▶ **EXERCISE**: Look through the records and copy every line in which "Policy" appears.

*** EXERCISE DATA ***

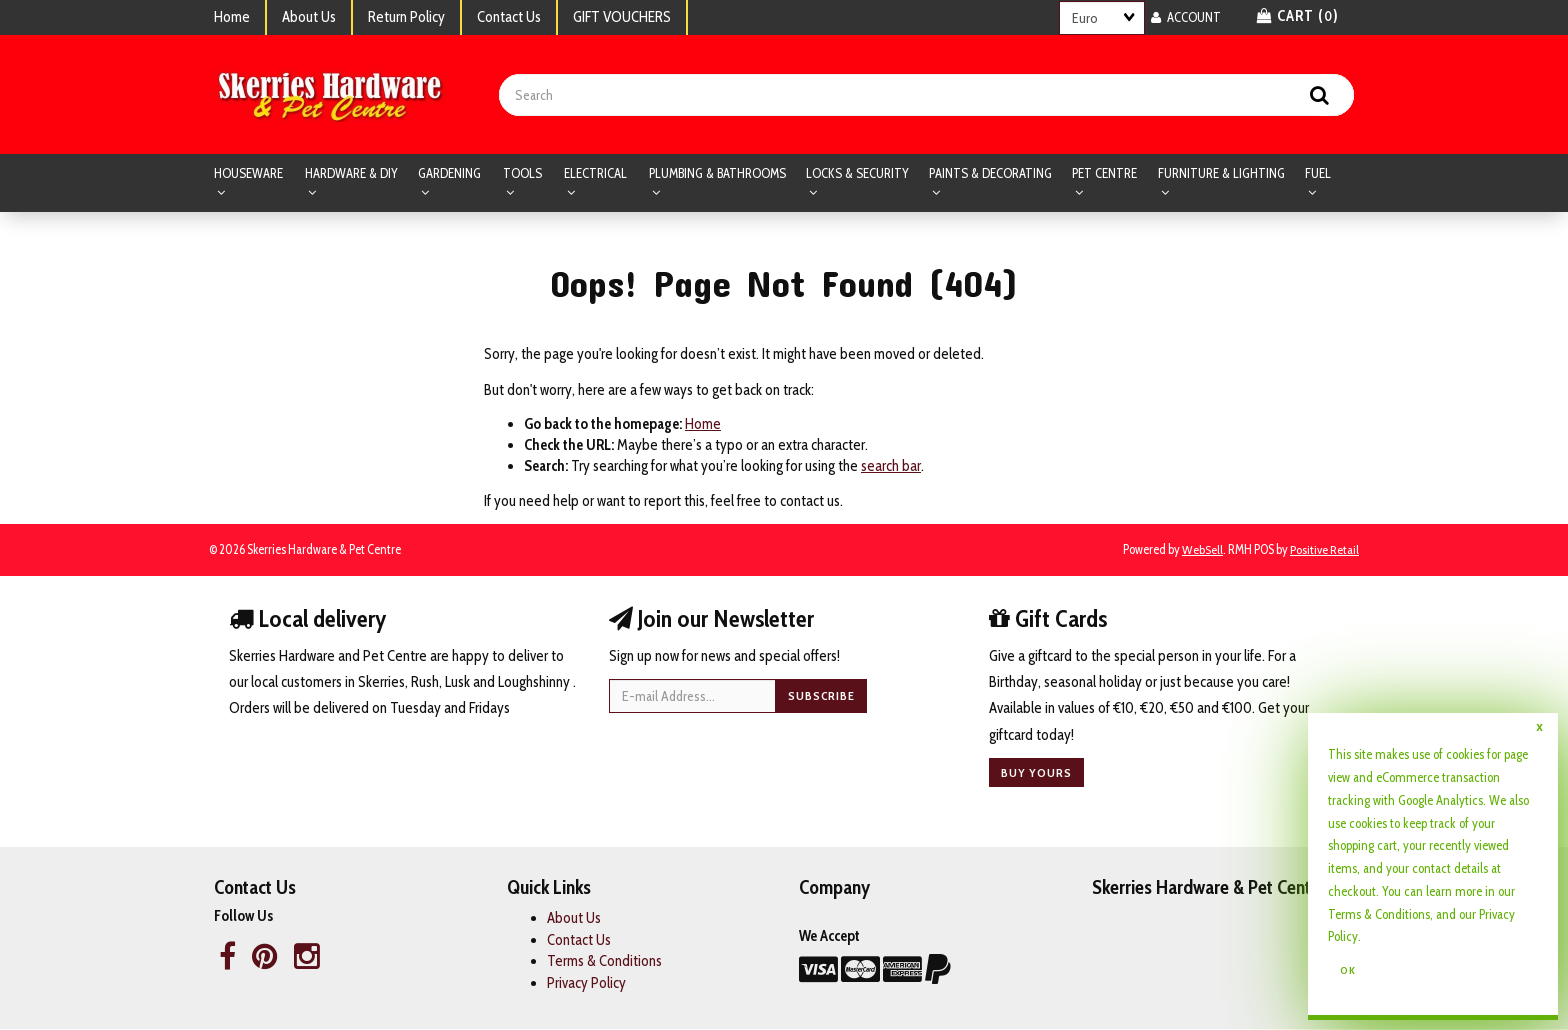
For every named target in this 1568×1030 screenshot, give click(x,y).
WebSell (1202, 550)
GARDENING (449, 174)
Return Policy (406, 17)
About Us (309, 17)
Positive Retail (1324, 550)
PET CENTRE (1104, 174)
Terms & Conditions (1379, 914)
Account (1186, 17)
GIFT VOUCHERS (622, 17)
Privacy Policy (586, 983)
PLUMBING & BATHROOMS (717, 174)
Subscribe (821, 696)
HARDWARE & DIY (351, 174)
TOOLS (522, 174)
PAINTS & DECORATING (990, 174)
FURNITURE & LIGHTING (1221, 174)
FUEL (1318, 174)
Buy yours (1036, 773)
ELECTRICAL (595, 174)
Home (232, 17)
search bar (891, 467)
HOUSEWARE (248, 174)
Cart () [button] (1298, 16)
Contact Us (509, 17)
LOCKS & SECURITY (857, 174)
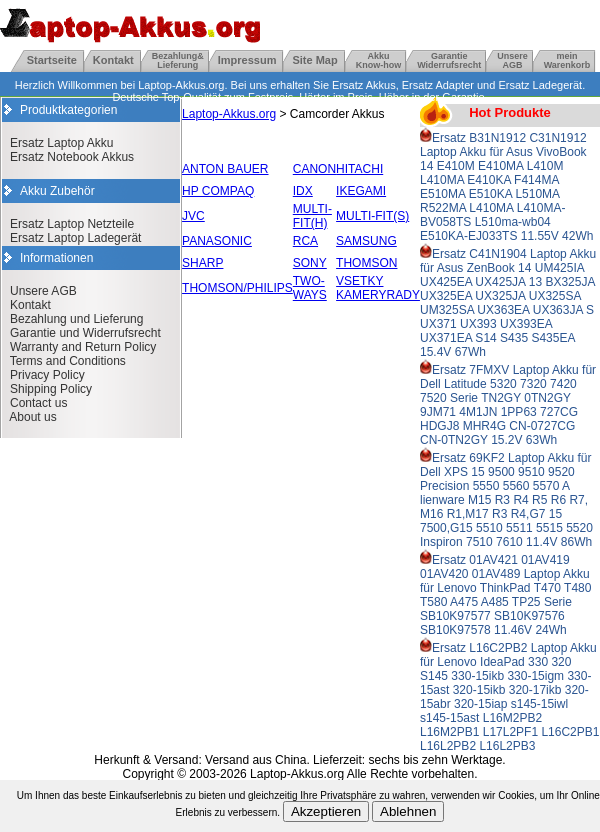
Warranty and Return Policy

*** End of EXERCISE DATA ***

▶ **REPLY TO THE TASK**:
Return Policy (406, 17)
Privacy Policy (586, 983)
Warranty and Return Policy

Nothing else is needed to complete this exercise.